### [Information shown]
+++
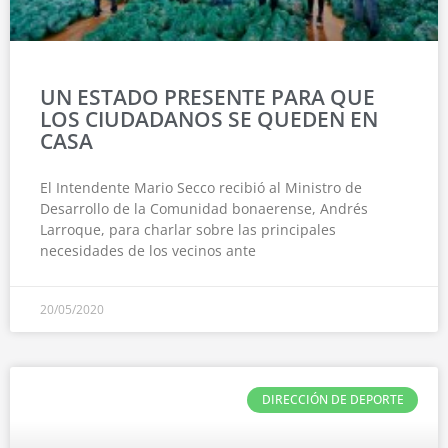
UN ESTADO PRESENTE PARA QUE
LOS CIUDADANOS SE QUEDEN EN
CASA
El Intendente Mario Secco recibió al Ministro de
Desarrollo de la Comunidad bonaerense, Andrés
Larroque, para charlar sobre las principales
necesidades de los vecinos ante
20/05/2020
DIRECCIÓN DE DEPORTE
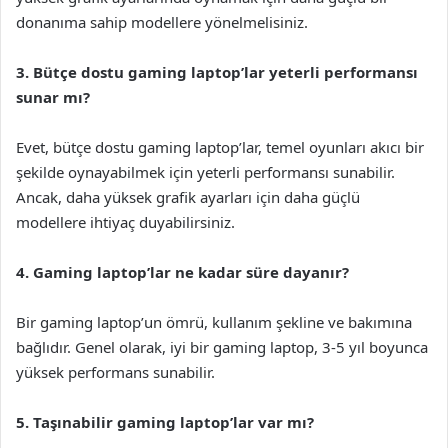
donanıma sahip modellere yönelmelisiniz.
3. Bütçe dostu gaming laptop’lar yeterli performansı
sunar mı?
Evet, bütçe dostu gaming laptop’lar, temel oyunları akıcı bir
şekilde oynayabilmek için yeterli performansı sunabilir.
Ancak, daha yüksek grafik ayarları için daha güçlü
modellere ihtiyaç duyabilirsiniz.
4. Gaming laptop’lar ne kadar süre dayanır?
Bir gaming laptop’un ömrü, kullanım şekline ve bakımına
bağlıdır. Genel olarak, iyi bir gaming laptop, 3-5 yıl boyunca
yüksek performans sunabilir.
5. Taşınabilir gaming laptop’lar var mı?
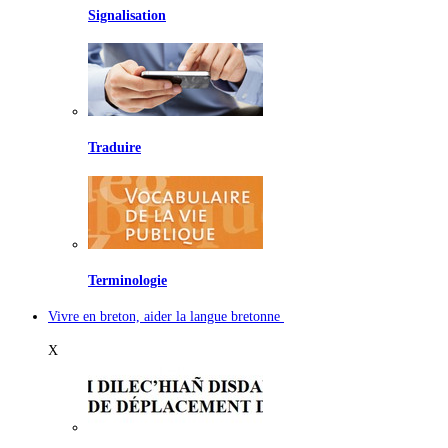
Signalisation
Traduire
Terminologie
Vivre en breton, aider la langue bretonne
X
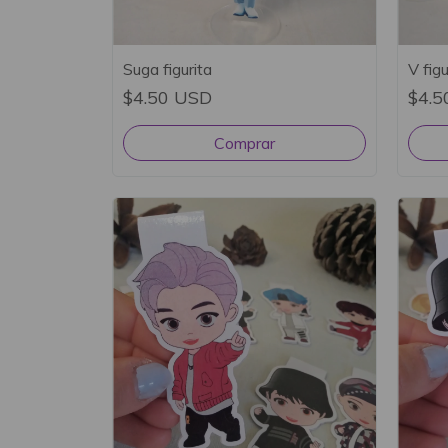
Suga figurita
V figu
$4.50 USD
$4.5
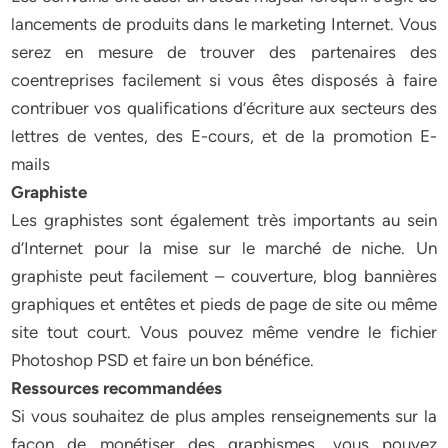
lancements de produits dans le marketing Internet. Vous
serez en mesure de trouver des partenaires des
coentreprises facilement si vous êtes disposés à faire
contribuer vos qualifications d’écriture aux secteurs des
lettres de ventes, des E-cours, et de la promotion E-
mails
Graphiste
Les graphistes sont également très importants au sein
d’Internet pour la mise sur le marché de niche. Un
graphiste peut facilement – couverture, blog bannières
graphiques et entêtes et pieds de page de site ou même
site tout court. Vous pouvez même vendre le fichier
Photoshop PSD et faire un bon bénéfice.
Ressources recommandées
Si vous souhaitez de plus amples renseignements sur la
façon de monétiser des graphismes, vous pouvez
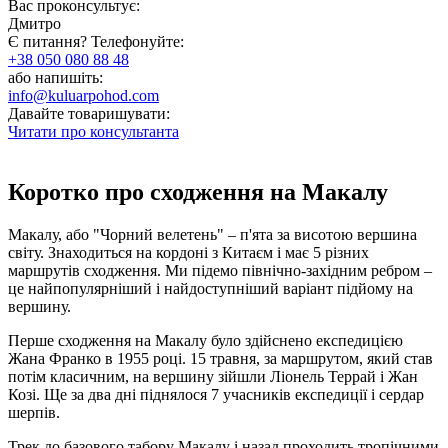
Вас проконсультує:
Дмитро
Є питання? Телефонуйте:
+38 050 080 88 48
або напишіть:
info@kuluarpohod.com
Давайте товаришувати:
Читати про консультанта
Коротко про сходження на Макалу
Макалу, або "Чорний велетень" – п'ята за висотою вершина
світу. Знаходиться на кордоні з Китаєм і має 5 різних
маршрутів сходження. Ми підемо північно-західним ребром –
це найпопулярніший і найдоступніший варіант підйому на
вершину.
Перше сходження на Макалу було здійснено експедицією
Жана Франко в 1955 році. 15 травня, за маршрутом, який став
потім класичним, на вершину зійшли Ліонель Террай і Жан
Козі. Ще за два дні піднялося 7 учасників експедиції і сердар
шерпів.
Трек до базового табору Макалу і назад проходить тропічними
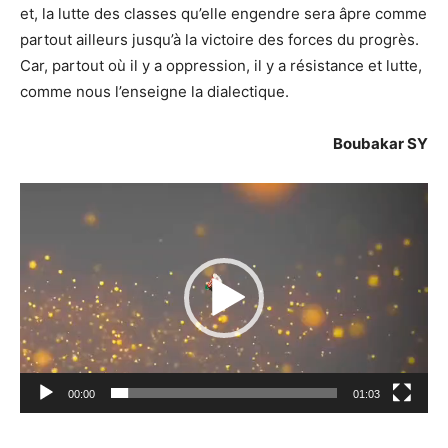
et, la lutte des classes qu’elle engendre sera âpre comme
partout ailleurs jusqu’à la victoire des forces du progrès.
Car, partout où il y a oppression, il y a résistance et lutte,
comme nous l’enseigne la dialectique.
Boubakar SY
Lecteur
vidéo
00:00
01:03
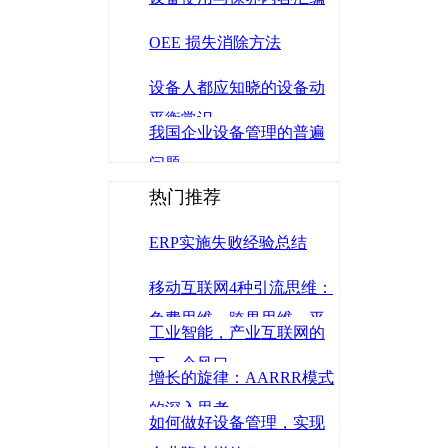
OEE 损失消除方法
设备人都应知晓的设备动
平衡常识
我国企业设备管理的普遍
问题
热门推荐
ERP实施失败经验总结
移动互联网4种引流思维：
免费思维、跨界思维、平
工业智能，产业互联网的
台思维、金融思维
下一个风口
增长的旋律：AARRR模式
的深入思考
如何做好设备管理，实现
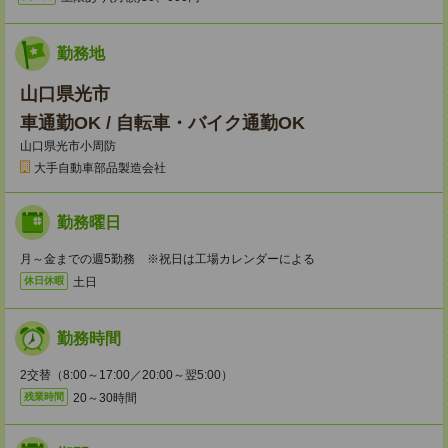
勤務地
山口県光市
車通勤OK / 自転車・バイク通勤OK
山口県光市小周防
大手自動車部品製造会社
勤務曜日
月～金までの週5勤務 ※祝日は工場カレンダーによる
土日
休日休暇
勤務時間
2交替（8:00～17:00／20:00～翌5:00）
20～30時間
残業時間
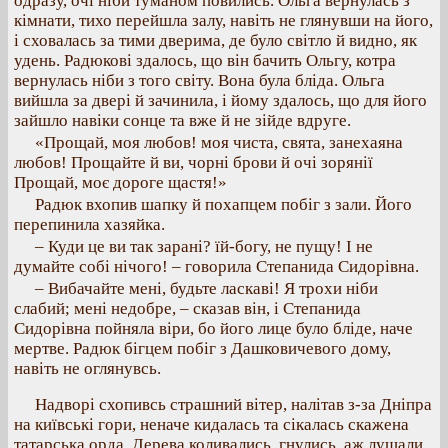
одразу, очі ніби туманом повились. Ольга вернулась з
кімнати, тихо перейшла залу, навіть не глянувши на його,
і сховалась за тими дверима, де було світло й видно, як
удень. Радюкові здалось, що він бачить Ольгу, котра
вернулась ніби з того світу. Вона була бліда. Ольга
вийшла за двері й зачинила, і йому здалось, що для його
зайшло навіки сонце та вже й не зійде вдруге.
«Прощай, моя любов! моя чиста, свята, занехаяна
любов! Прощайте й ви, чорні брови й очі зорянії
Прощай, моє дороге щастя!»
Радюк вхопив шапку й похапцем побіг з зали. Його
перепинила хазяйка.
– Куди це ви так зарані? їй-богу, не пущу! І не
думайте собі нічого! – говорила Степанида Сидорівна.
– Вибачайте мені, будьте ласкаві! Я трохи ніби
слабий; мені недобре, – сказав він, і Степанида
Сидорівна пойняла віри, бо його лице було бліде, наче
мертве. Радюк бігцем побіг з Дашковичевого дому,
навіть не оглянувсь.
Надворі схопивсь страшний вітер, налітав з-за Дніпра
на київські гори, неначе кидалась та сікалась скажена
татарська орда. Дерева коливались, гнулись, аж лущали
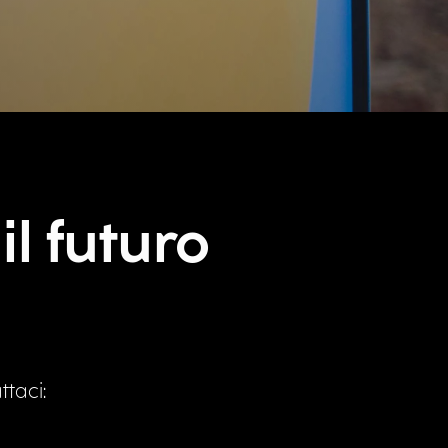
il futuro
ttaci:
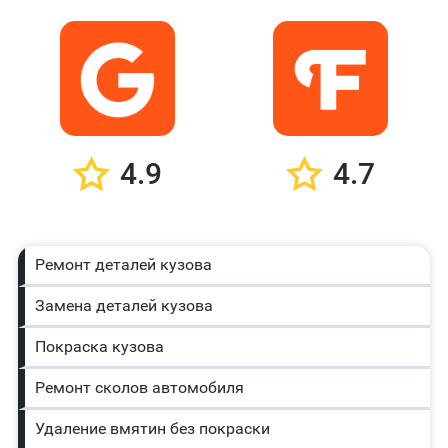
4.9
4.7
Ремонт деталей кузова
Замена деталей кузова
Покраска кузова
Ремонт сколов автомобиля
Удаление вмятин без покраски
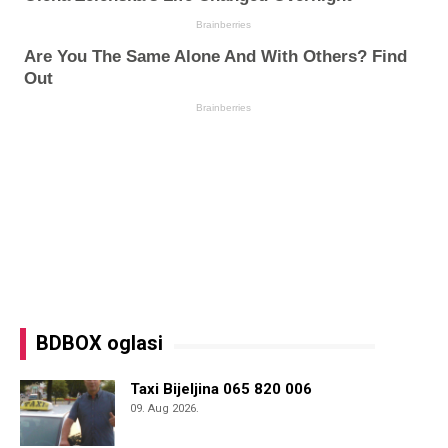
BDBOX oglasi
Taxi Bijeljina 065 820 006
09. Aug 2026.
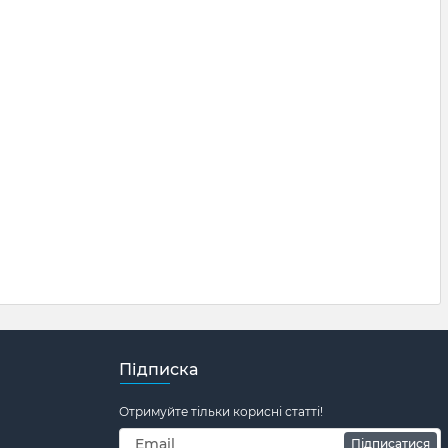
Підписка
Отримуйте тільки корисні статті!
Підписатися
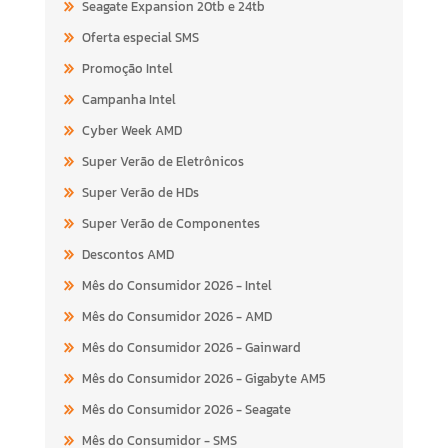
Seagate Expansion 20tb e 24tb
Oferta especial SMS
Promoção Intel
Campanha Intel
Cyber Week AMD
Super Verão de Eletrônicos
Super Verão de HDs
Super Verão de Componentes
Descontos AMD
Mês do Consumidor 2026 - Intel
Mês do Consumidor 2026 - AMD
Mês do Consumidor 2026 - Gainward
Mês do Consumidor 2026 - Gigabyte AM5
Mês do Consumidor 2026 - Seagate
Mês do Consumidor - SMS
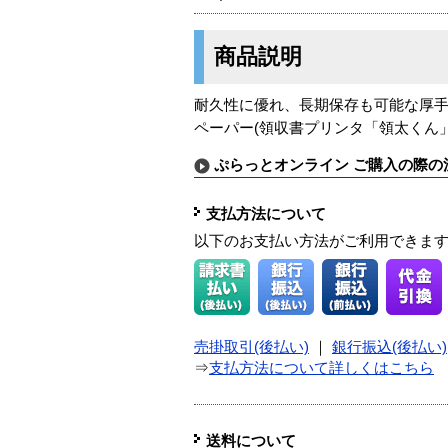
商品説明
耐久性に優れ、長期保存も可能な厚手タ
ペーパー(領収書プリンタ「領太くん」
ぷらっとオンライン ご購入の際の
支払方法について
以下のお支払い方法がご利用できま
売掛取引(後払い)
｜
銀行振込(後払い)
⇒
支払方法について詳しくはこちら
送料について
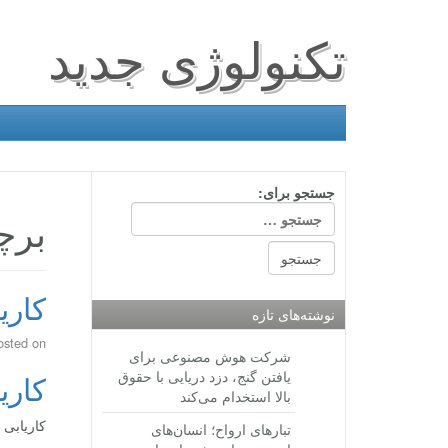
تکنولوژی جدید
جستجو برای:
برچ
کاری
نوشته‌های تازه
osted on
شرکت هوش مصنوعی برای
یافتن گنج، دزد دریایی با حقوق
کاری
بالا استخدام می‌کند
کاریابی 
تبارهای ارواح؛ انسان‌های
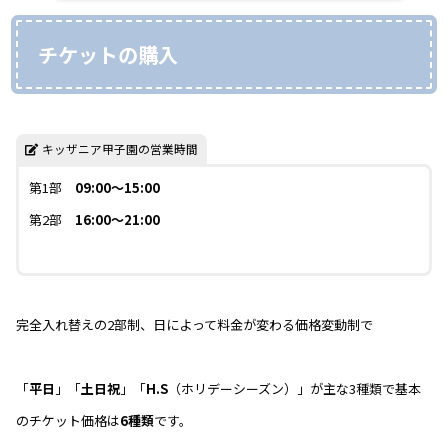
チケットの購入
キッザニア甲子園の営業時間
第1部
09:00～15:00
第2部
16:00～21:00
完全入れ替えの2部制、日によって料金が変わる価格変動制で
「
平日
」「
土日祝
」「
H.S
（ホリデーシーズン）」が主な3種類で基本
のチケット価格は
6種類
です。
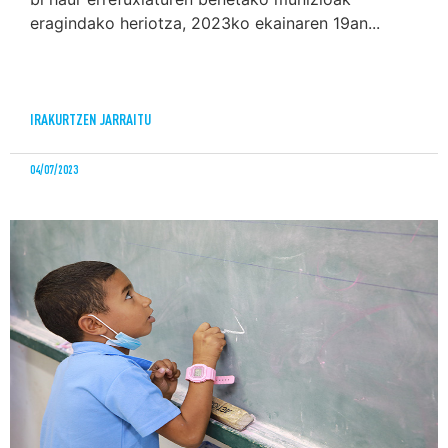
eragindako heriotza, 2023ko ekainaren 19an...
IRAKURTZEN JARRAITU
04/07/2023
+++
### [Work task]
Scan the records above for the word "вершину" and return every line where it occurs.

### [Written answer]
вершину.
потім класичним, на вершину зійшли Ліонель Террай і Жан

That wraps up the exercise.